What you should do: The data must be given again in full, with no line altered.

Excerpted records:
──────────
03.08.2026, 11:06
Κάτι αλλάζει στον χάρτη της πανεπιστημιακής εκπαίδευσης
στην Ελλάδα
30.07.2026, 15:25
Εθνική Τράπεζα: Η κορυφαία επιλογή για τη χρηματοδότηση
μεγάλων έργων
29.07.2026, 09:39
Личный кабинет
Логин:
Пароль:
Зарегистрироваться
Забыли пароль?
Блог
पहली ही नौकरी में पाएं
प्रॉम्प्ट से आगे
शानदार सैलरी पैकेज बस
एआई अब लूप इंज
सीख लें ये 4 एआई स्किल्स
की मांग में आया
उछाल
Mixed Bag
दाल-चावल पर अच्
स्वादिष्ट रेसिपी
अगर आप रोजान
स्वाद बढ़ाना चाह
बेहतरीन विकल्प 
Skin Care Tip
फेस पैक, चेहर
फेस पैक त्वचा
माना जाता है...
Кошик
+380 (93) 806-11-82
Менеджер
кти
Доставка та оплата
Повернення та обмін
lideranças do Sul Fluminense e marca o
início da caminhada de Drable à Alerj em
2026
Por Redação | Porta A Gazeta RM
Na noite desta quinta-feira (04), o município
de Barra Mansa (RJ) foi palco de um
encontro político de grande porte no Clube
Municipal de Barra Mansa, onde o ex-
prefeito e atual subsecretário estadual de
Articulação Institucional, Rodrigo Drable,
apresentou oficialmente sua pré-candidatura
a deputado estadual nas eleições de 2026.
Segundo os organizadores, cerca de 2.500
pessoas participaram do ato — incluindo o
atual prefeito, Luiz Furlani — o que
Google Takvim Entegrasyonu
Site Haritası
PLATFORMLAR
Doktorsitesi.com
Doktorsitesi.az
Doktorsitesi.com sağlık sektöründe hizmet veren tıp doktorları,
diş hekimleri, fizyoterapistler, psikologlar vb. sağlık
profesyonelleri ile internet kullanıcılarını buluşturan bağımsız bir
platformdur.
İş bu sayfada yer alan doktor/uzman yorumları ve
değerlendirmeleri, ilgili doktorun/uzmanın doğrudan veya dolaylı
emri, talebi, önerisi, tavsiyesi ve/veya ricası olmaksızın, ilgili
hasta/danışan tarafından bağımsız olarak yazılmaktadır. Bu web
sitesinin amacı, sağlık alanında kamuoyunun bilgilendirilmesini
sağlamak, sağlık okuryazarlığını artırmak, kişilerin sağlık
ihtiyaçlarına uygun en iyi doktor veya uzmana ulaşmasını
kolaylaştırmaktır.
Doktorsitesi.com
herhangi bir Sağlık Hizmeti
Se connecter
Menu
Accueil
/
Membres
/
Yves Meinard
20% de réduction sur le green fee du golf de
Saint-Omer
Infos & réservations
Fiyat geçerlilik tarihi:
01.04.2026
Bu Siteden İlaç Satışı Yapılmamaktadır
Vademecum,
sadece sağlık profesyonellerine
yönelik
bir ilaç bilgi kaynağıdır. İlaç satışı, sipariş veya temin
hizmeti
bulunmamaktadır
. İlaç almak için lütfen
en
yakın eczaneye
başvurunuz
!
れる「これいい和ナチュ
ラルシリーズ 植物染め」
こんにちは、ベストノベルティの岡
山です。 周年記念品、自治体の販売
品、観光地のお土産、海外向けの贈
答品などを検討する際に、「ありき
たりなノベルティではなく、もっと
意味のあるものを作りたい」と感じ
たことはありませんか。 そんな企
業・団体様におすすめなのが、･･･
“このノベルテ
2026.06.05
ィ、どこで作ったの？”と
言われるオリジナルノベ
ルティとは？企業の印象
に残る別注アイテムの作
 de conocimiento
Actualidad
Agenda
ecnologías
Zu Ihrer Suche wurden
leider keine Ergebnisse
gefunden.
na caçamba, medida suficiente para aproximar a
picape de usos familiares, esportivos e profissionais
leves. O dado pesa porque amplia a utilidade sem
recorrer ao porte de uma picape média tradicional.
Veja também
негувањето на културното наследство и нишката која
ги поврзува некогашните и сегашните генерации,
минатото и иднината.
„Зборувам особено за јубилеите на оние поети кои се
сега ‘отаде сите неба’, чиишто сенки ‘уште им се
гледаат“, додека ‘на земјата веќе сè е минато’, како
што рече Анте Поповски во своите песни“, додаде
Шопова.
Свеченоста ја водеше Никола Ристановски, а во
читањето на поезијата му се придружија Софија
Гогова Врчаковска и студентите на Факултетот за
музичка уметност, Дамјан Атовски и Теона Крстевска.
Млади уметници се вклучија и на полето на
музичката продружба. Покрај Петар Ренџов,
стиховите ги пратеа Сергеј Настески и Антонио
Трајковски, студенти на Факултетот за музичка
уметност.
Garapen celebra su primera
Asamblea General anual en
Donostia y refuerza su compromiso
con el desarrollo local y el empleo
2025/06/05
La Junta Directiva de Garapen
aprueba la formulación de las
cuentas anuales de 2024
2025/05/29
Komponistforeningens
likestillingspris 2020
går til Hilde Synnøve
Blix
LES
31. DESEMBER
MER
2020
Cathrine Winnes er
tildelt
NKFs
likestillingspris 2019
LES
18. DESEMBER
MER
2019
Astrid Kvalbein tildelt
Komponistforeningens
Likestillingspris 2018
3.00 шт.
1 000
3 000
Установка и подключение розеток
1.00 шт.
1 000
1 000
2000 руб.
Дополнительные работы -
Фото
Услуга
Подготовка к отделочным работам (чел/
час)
──────────
Exercise output:
03.08.2026, 11:06
Κάτι αλλάζει στον χάρτη της πανεπιστημιακής εκπαίδευσης
στην Ελλάδα
30.07.2026, 15:25
Εθνική Τράπεζα: Η κορυφαία επιλογή για τη χρηματοδότηση
μεγάλων έργων
29.07.2026, 09:39
Личный кабинет
Логин:
Пароль:
Зарегистрироваться
Забыли пароль?
Блог
पहली ही नौकरी में पाएं
प्रॉम्प्ट से आगे
शानदार सैलरी पैकेज बस
एआई अब लूप इंज
सीख लें ये 4 एआई स्किल्स
की मांग में आया
उछाल
Mixed Bag
दाल-चावल पर अच्
स्वादिष्ट रेसिपी
अगर आप रोजान
स्वाद बढ़ाना चाह
बेहतरीन विकल्प 
Skin Care Tip
फेस पैक, चेहर
फेस पैक त्वचा
माना जाता है...
Кошик
+380 (93) 806-11-82
Менеджер
кти
Доставка та оплата
Повернення та обмін
lideranças do Sul Fluminense e marca o
início da caminhada de Drable à Alerj em
2026
Por Redação | Porta A Gazeta RM
Na noite desta quinta-feira (04), o município
de Barra Mansa (RJ) foi palco de um
encontro político de grande porte no Clube
Municipal de Barra Mansa, onde o ex-
prefeito e atual subsecretário estadual de
Articulação Institucional, Rodrigo Drable,
apresentou oficialmente sua pré-candidatura
a deputado estadual nas eleições de 2026.
Segundo os organizadores, cerca de 2.500
pessoas participaram do ato — incluindo o
atual prefeito, Luiz Furlani — o que
Google Takvim Entegrasyonu
Site Haritası
PLATFORMLAR
Doktorsitesi.com
Doktorsitesi.az
Doktorsitesi.com sağlık sektöründe hizmet veren tıp doktorları,
diş hekimleri, fizyoterapistler, psikologlar vb. sağlık
profesyonelleri ile internet kullanıcılarını buluşturan bağımsız bir
platformdur.
İş bu sayfada yer alan doktor/uzman yorumları ve
değerlendirmeleri, ilgili doktorun/uzmanın doğrudan veya dolaylı
emri, talebi, önerisi, tavsiyesi ve/veya ricası olmaksızın, ilgili
hasta/danışan tarafından bağımsız olarak yazılmaktadır. Bu web
sitesinin amacı, sağlık alanında kamuoyunun bilgilendirilmesini
sağlamak, sağlık okuryazarlığını artırmak, kişilerin sağlık
ihtiyaçlarına uygun en iyi doktor veya uzmana ulaşmasını
kolaylaştırmaktır.
Doktorsitesi.com
herhangi bir Sağlık Hizmeti
Se connecter
Menu
Accueil
/
Membres
/
Yves Meinard
20% de réduction sur le green fee du golf de
Saint-Omer
Infos & réservations
Fiyat geçerlilik tarihi:
01.04.2026
Bu Siteden İlaç Satışı Yapılmamaktadır
Vademecum,
sadece sağlık profesyonellerine
yönelik
bir ilaç bilgi kaynağıdır. İlaç satışı, sipariş veya temin
hizmeti
bulunmamaktadır
. İlaç almak için lütfen
en
yakın eczaneye
başvurunuz
!
れる「これいい和ナチュ
ラルシリーズ 植物染め」
こんにちは、ベストノベルティの岡
山です。 周年記念品、自治体の販売
品、観光地のお土産、海外向けの贈
答品などを検討する際に、「ありき
たりなノベルティではなく、もっと
意味のあるものを作りたい」と感じ
たことはありませんか。 そんな企
業・団体様におすすめなのが、･･･
“このノベルテ
2026.06.05
ィ、どこで作ったの？”と
言われるオリジナルノベ
ルティとは？企業の印象
に残る別注アイテムの作
 de conocimiento
Actualidad
Agenda
ecnologías
Zu Ihrer Suche wurden
leider keine Ergebnisse
gefunden.
na caçamba, medida suficiente para aproximar a
picape de usos familiares, esportivos e profissionais
leves. O dado pesa porque amplia a utilidade sem
recorrer ao porte de uma picape média tradicional.
Veja também
негувањето на културното наследство и нишката која
ги поврзува некогашните и сегашните генерации,
минатото и иднината.
„Зборувам особено за јубилеите на оние поети кои се
сега ‘отаде сите неба’, чиишто сенки ‘уште им се
гледаат“, додека ‘на земјата веќе сè е минато’, како
што рече Анте Поповски во своите песни“, додаде
Шопова.
Свеченоста ја водеше Никола Ристановски, а во
читањето на поезијата му се придружија Софија
Гогова Врчаковска и студентите на Факултетот за
музичка уметност, Дамјан Атовски и Теона Крстевска.
Млади уметници се вклучија и на полето на
музичката продружба. Покрај Петар Ренџов,
стиховите ги пратеа Сергеј Настески и Антонио
Трајковски, студенти на Факултетот за музичка
уметност.
Garapen celebra su primera
Asamblea General anual en
Donostia y refuerza su compromiso
con el desarrollo local y el empleo
2025/06/05
La Junta Directiva de Garapen
aprueba la formulación de las
cuentas anuales de 2024
2025/05/29
Komponistforeningens
likestillingspris 2020
går til Hilde Synnøve
Blix
LES
31. DESEMBER
MER
2020
Cathrine Winnes er
tildelt
NKFs
likestillingspris 2019
LES
18. DESEMBER
MER
2019
Astrid Kvalbein tildelt
Komponistforeningens
Likestillingspris 2018
3.00 шт.
1 000
3 000
Установка и подключение розеток
1.00 шт.
1 000
1 000
2000 руб.
Дополнительные работы -
Фото
Услуга
Подготовка к отделочным работам (чел/
час)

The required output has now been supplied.